I want relationships with people, not food.

I was sitting across the table from someone who had very quickly become a very important person in my life, a great friend, and a beautiful influence. The dinner was healthy- salmon and a huge salad- and the conversation was even more satisfying. We were getting to know each other, sharing things that we had only now decided to share after a year, finally moving into a friendship that would last a lot longer than our connection as coworkers. Without much thought, I found myself opening up about one of the most personal topics I own: my struggle with food. I told her “I am very satisfied right now. Tonight was amazing, I loved it, and I’m not hungry or thinking about food at all. But that won’t necessarily stop me from eating when you leave.” Her response came in the form of a question- “What is it that would make you want to eat again?” My answer in the moment wasn’t much, but it’s a question that I realize I need to answer. It’s a question that, on some level, I’ve been trying to answer for a very long time.
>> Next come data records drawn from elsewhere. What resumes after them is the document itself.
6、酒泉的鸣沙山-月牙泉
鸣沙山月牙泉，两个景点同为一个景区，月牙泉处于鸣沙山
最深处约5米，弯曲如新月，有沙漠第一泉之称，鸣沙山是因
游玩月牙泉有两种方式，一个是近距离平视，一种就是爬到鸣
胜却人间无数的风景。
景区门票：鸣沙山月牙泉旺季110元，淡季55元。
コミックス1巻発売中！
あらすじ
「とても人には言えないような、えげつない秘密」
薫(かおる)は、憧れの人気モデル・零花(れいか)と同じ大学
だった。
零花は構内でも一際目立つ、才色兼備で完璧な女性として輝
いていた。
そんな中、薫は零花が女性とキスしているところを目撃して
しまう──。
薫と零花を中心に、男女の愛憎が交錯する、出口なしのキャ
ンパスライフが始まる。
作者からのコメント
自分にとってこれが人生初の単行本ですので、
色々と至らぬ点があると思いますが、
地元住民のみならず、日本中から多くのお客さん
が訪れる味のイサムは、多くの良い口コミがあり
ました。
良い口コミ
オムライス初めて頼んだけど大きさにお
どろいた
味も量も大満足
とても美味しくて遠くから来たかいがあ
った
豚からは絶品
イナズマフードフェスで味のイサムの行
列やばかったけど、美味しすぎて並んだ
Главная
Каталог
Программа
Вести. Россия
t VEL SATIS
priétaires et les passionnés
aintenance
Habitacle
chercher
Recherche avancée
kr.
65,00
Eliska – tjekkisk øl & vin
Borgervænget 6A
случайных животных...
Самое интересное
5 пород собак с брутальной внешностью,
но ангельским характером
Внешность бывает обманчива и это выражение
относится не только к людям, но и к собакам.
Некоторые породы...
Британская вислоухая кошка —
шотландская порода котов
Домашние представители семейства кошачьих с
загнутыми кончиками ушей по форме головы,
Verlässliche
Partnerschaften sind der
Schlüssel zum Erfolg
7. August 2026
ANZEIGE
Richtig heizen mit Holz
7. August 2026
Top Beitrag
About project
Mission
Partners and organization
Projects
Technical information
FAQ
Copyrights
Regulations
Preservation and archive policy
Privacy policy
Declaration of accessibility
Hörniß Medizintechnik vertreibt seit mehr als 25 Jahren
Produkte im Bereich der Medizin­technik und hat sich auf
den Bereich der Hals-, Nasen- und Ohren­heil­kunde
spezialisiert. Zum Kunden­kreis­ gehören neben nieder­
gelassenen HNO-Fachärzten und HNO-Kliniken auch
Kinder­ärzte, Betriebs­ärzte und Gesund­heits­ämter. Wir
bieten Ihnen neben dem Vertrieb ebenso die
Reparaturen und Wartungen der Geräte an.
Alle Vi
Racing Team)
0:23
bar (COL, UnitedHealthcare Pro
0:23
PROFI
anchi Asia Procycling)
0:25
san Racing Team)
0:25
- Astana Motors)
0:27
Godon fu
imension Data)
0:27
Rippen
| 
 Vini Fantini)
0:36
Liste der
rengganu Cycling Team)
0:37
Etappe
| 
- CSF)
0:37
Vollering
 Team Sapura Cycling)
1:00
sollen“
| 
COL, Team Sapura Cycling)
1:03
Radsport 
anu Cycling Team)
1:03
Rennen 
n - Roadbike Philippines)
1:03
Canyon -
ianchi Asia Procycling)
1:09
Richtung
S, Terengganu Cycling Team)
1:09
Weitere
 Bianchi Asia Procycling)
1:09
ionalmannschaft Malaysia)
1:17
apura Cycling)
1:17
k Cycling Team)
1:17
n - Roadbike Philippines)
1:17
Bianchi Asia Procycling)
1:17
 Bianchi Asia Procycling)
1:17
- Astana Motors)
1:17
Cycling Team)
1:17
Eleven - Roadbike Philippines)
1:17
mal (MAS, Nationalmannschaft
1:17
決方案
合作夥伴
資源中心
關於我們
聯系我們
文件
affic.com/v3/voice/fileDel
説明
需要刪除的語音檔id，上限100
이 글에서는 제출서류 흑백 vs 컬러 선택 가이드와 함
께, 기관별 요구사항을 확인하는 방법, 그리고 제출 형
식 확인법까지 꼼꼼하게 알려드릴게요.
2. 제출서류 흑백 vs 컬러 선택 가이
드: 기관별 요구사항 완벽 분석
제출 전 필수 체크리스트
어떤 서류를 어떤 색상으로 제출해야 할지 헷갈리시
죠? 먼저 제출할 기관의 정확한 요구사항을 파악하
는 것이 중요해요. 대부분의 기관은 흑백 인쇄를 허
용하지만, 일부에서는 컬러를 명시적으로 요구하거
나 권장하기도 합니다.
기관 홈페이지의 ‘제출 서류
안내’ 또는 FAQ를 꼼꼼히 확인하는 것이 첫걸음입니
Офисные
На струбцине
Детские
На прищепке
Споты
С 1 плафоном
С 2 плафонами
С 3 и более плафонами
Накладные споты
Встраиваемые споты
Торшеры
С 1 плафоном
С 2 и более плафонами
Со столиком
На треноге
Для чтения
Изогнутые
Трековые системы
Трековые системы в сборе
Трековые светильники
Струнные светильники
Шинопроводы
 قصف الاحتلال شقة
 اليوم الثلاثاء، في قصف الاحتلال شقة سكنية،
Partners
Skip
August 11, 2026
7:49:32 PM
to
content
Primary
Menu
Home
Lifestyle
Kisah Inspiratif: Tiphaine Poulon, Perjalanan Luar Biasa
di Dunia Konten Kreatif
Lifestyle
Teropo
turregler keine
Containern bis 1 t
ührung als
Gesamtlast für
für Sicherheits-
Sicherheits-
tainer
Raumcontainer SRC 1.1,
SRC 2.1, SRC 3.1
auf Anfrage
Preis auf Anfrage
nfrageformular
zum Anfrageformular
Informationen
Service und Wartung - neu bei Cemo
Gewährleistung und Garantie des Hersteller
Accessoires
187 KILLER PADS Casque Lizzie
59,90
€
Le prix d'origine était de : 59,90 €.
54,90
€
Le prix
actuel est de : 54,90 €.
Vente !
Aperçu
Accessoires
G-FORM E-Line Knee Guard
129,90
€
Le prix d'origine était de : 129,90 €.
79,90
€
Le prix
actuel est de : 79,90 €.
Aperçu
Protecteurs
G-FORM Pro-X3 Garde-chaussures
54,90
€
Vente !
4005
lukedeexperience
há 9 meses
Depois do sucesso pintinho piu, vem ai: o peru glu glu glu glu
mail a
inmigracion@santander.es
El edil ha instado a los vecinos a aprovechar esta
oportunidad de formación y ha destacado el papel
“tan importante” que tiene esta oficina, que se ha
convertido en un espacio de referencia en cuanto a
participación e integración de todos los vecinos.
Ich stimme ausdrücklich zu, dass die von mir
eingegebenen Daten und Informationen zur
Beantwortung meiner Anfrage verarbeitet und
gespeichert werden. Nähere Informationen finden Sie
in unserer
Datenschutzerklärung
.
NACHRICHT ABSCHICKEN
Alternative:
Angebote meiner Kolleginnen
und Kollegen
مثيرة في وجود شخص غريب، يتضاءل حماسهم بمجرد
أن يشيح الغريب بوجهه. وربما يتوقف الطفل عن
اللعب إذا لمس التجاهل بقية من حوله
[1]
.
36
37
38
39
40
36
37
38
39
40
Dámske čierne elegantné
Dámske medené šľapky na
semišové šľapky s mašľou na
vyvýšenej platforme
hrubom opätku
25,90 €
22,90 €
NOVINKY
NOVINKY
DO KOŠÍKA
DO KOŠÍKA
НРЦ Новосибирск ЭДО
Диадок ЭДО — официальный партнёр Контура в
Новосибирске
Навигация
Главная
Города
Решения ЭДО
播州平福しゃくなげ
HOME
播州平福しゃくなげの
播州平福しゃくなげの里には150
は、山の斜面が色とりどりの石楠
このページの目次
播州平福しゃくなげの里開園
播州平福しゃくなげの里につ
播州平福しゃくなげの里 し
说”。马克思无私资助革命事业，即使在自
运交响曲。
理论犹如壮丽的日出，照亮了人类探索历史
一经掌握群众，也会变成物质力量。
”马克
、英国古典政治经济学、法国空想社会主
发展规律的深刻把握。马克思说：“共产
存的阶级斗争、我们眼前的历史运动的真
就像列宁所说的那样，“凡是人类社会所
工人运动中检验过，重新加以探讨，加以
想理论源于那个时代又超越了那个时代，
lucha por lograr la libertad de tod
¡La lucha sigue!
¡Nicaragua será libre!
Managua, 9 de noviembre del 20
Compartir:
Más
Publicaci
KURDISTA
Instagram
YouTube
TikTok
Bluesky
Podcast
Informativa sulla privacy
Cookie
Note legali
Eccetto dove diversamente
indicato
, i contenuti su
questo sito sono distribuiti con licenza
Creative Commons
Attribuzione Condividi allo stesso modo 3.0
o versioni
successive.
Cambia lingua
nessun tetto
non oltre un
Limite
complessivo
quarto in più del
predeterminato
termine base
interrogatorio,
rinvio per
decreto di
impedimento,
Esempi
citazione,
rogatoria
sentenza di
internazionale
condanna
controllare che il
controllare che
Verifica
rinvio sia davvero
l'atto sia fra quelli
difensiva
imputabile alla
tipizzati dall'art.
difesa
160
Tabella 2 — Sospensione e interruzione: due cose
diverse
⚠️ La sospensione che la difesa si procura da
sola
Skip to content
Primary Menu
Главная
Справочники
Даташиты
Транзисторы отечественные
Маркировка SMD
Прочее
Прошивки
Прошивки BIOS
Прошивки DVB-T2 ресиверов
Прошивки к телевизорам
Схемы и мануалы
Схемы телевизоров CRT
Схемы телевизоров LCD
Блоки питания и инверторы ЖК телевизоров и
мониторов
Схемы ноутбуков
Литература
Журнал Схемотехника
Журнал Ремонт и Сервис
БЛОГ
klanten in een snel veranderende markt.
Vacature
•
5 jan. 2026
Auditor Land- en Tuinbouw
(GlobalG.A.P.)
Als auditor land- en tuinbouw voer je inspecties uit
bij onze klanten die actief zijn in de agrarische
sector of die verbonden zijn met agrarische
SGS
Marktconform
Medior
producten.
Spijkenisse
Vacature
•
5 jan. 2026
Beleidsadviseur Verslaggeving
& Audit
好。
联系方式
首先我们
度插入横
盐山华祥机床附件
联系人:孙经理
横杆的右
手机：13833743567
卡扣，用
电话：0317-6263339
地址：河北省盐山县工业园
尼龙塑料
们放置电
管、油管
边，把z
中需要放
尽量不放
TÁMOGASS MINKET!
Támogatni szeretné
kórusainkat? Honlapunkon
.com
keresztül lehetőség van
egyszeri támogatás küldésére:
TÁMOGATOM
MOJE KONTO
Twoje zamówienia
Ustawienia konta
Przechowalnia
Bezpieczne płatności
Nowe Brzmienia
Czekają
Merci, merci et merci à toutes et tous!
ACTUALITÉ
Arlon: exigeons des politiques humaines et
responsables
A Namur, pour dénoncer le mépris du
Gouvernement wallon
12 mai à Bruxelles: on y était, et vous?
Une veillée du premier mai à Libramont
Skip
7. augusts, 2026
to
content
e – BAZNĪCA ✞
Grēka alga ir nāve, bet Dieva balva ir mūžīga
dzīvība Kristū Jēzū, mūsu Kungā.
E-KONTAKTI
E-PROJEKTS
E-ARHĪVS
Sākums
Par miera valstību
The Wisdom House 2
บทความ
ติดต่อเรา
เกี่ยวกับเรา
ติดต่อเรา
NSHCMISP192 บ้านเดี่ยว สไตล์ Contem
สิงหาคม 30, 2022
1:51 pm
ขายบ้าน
I pride myself on the fact that I am comfortable alone. It’s not something I always felt, but when that string of abusive relationships ended a few years ago, I realized that I needed to learn how to be happy alone before I was ever going to find true happiness with someone else. I needed to know who I was as “just me” before I could be anything to anyone. Today, I care very much about knowing how to take care of myself, and I often find myself telling others that, in my opinion, that’s the “missing piece” in their quest for true love.

I have never considered myself to be a lonely person. I have always been surrounded by great people, and I always seem to be doing something with my life that promises some sense of satisfaction. I am not lonely. I have amazing friends, a great family, I am smart, funny, and people like being around me. At any time, I always have a list of people I could call, and a handful of things I could go do. My life is not one of loneliness. The image of loneliness that exists in my mind is depressing, sad, heartbreaking, terrifying, and that is simply not my life. That’s not me.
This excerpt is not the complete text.